Figura 3: Tamaño de la tetina y administración exitosa de solución ablativa a múltiples conductos. Presentación típica de los tamaños de los pezones en conejos blancos de Nueva Zelanda. El tamaño de la tetina varía según el peso y la edad del conejo. Las glándulas mamarias están numeradas desde la parte superior izquierda (L1, cervical izquierda) hasta la parte inferior derecha (R8, inguinal derecha). Todas las imágenes se muestran en el plano dorsal. (A) Conejo virgen de 2,8 kg (arriba) con pezones más pequeños, difíciles de canular, conejo virgen de 3,5 kg (medio) con pezones adecuados para la canulación, y conejo multíparo de 4,1 kg (abajo) con pezones más grandes, mucho más fáciles de canular. (B) El colorante azul de los alimentos en la solución infundida puede usarse como evidencia in vivo de administración intraductal y llenado del árbol ductal. La infusión fallida se indica con un contorno rojo (administración de la almohadilla de grasa, arriba) y las infusiones exitosas con un contorno azul (administración intraductal, medio e inferior). Una solución de EtOH al 70% causa más daño a la piel (eritema) minutos después de la infusión (azul oscuro, panel central) en comparación con una solución al 10% (azul claro, panel inferior). (C) La fluoroscopia proporciona evidencia in vivo de administración intraductal. Infusión fallida (administración de la almohadilla de grasa, panel superior). Infusión secuencial exitosa del conducto D1 primero y el árbol ductal D2 segundo (panel inferior izquierdo). La fluoroscopia en vivo proporciona una guía de imágenes para el relleno (flechas blancas) del árbol ductal D3 (panel inferior derecho); También se ve la línea de extensión llena de solución ablativa que contiene iohexol y fórceps para sujetar el pezón. Las barras de escala corresponden a 1 cm en imágenes con diferentes aumentos. Haga clic aquí para ver una versión más grande de esta figura.
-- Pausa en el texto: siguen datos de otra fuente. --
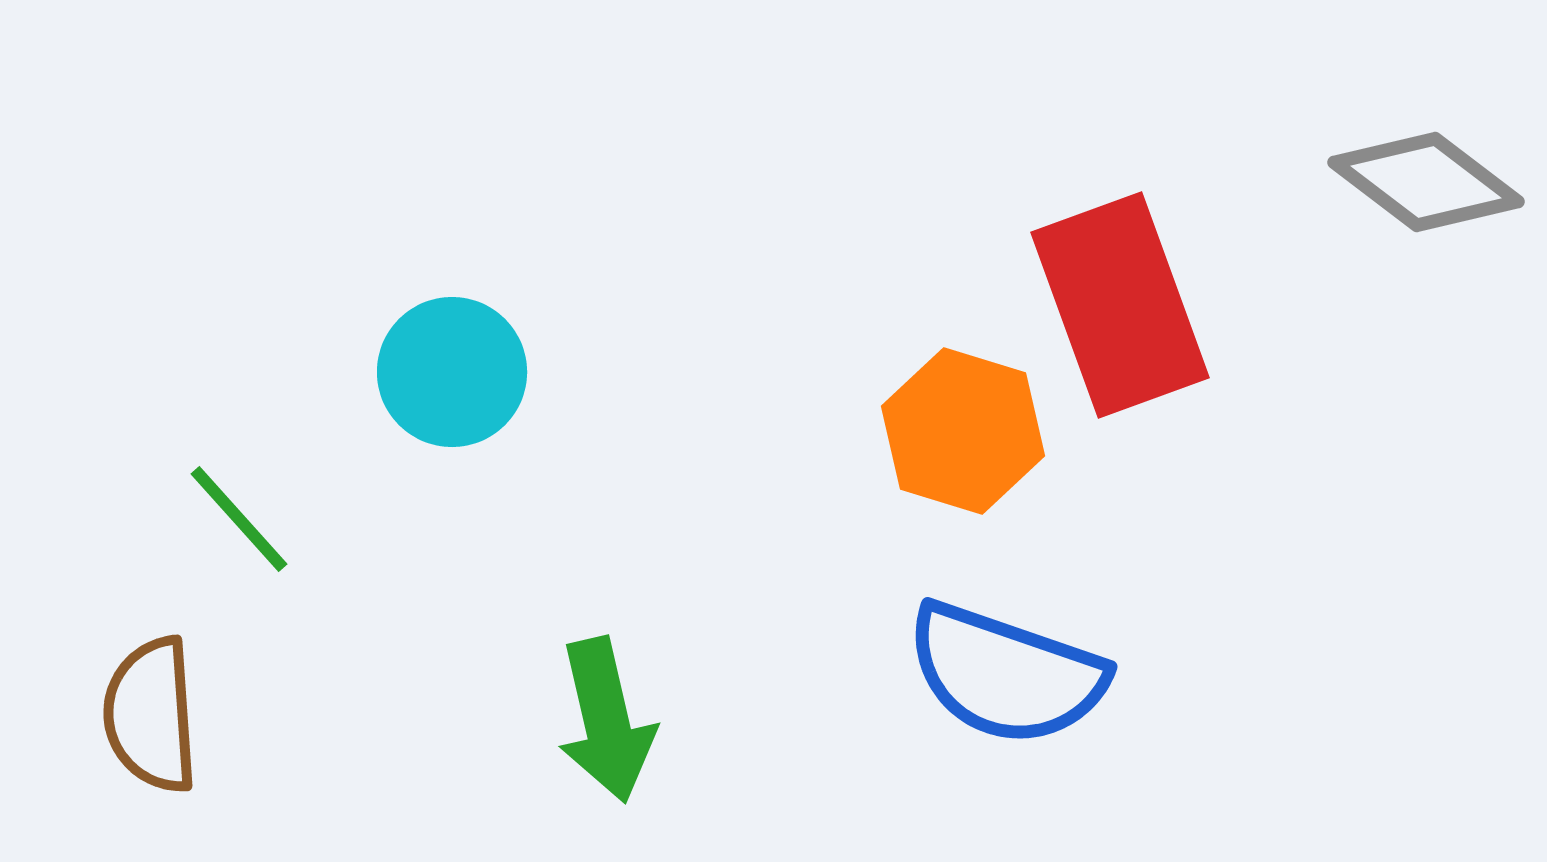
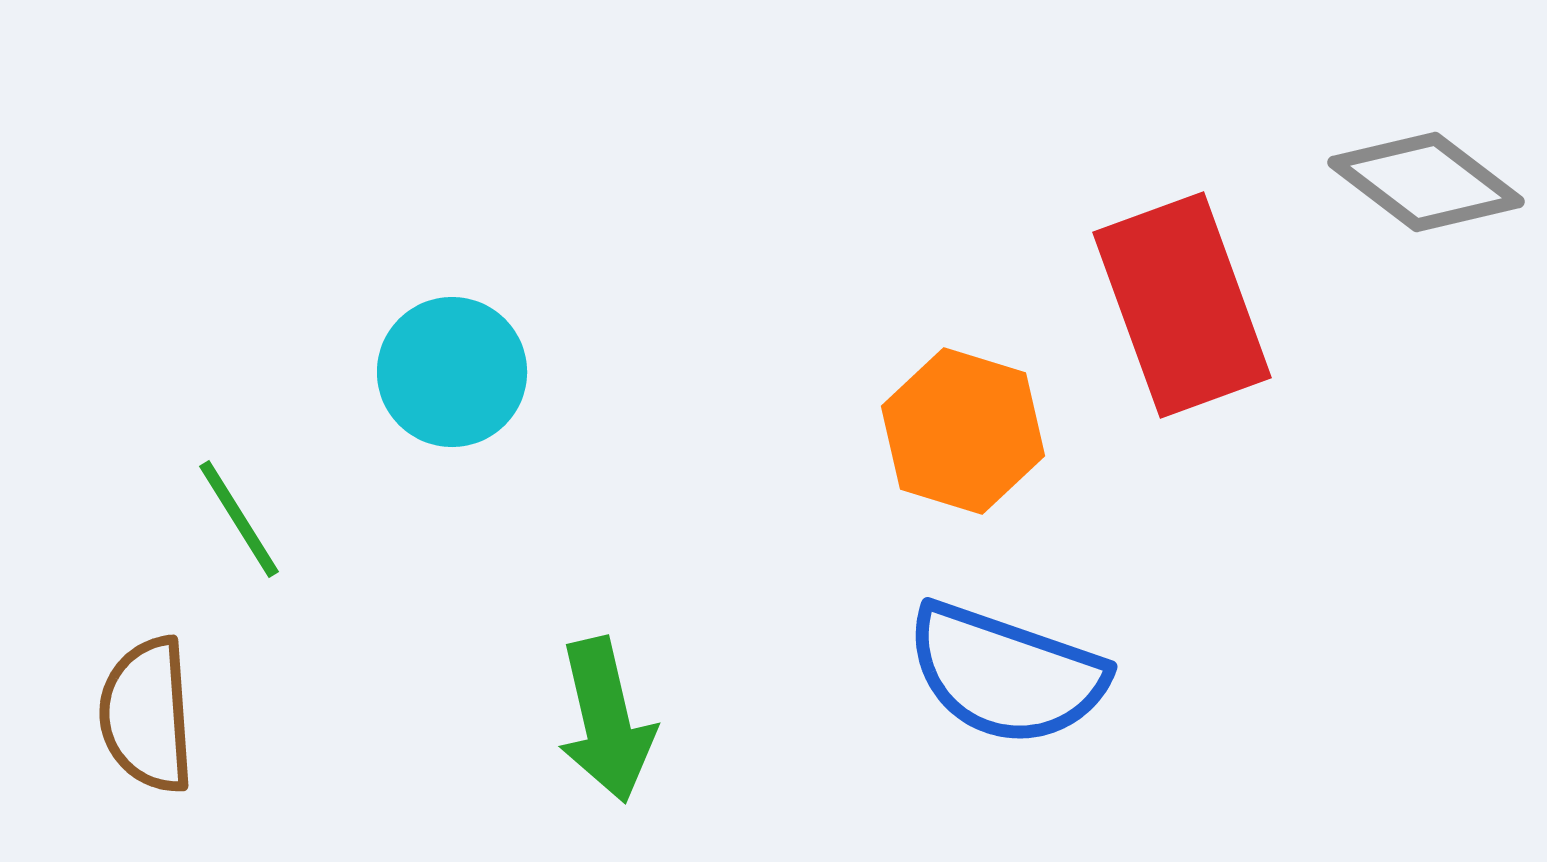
red rectangle: moved 62 px right
green line: rotated 10 degrees clockwise
brown semicircle: moved 4 px left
Figura 4: Análisis tisular de glándulas mamarias en conejos blancos de Nueva Zelanda después del procedimiento intraductal con solución ablativa a base de etanol. (A-B) Tinción representativa de H&E de una glándula mamaria inguinal derecha de un animal de 4 meses de edad sin tratamiento ablativo en comparación con una glándula mamaria inguinal derecha de otro animal con tratamiento ablativo de EtOH al 10%. Los cortes de tejido se cortan a lo largo del plano medio, por lo que D1 y D3 (árboles ductales izquierdos) se representan en las mismas secciones de tejido. La vista de tejido completo (A) y la vista de gran aumento (B) muestran los efectos morfológicos y cromáticos de la ablación de EtOH en la tinción de H&E (paneles superiores) y deducen las clases de células epiteliales y estromales basadas en un clasificador entrenado asistido por computadora (paneles inferiores). La barra de escala negra corresponde a 1 mm en A y la barra de escala blanca a 100 μm en B. (C) La barra gráfica muestra la distribución de clases de células en árboles ductales (n > 4 por grupo) tratados con diferentes concentraciones de EtOH o no tratados. Los asteriscos indican el valor p de la prueba t de Welch no apareada de cada clase de célula por grupo en comparación con su clase de célula coincidente en el grupo tratado con EtOH al 10% (* <0,05, ** < 0,01, **** <0,0001). Haga clic aquí para ver una versión más grande de esta figura.

Los autores no tienen nada que revelar.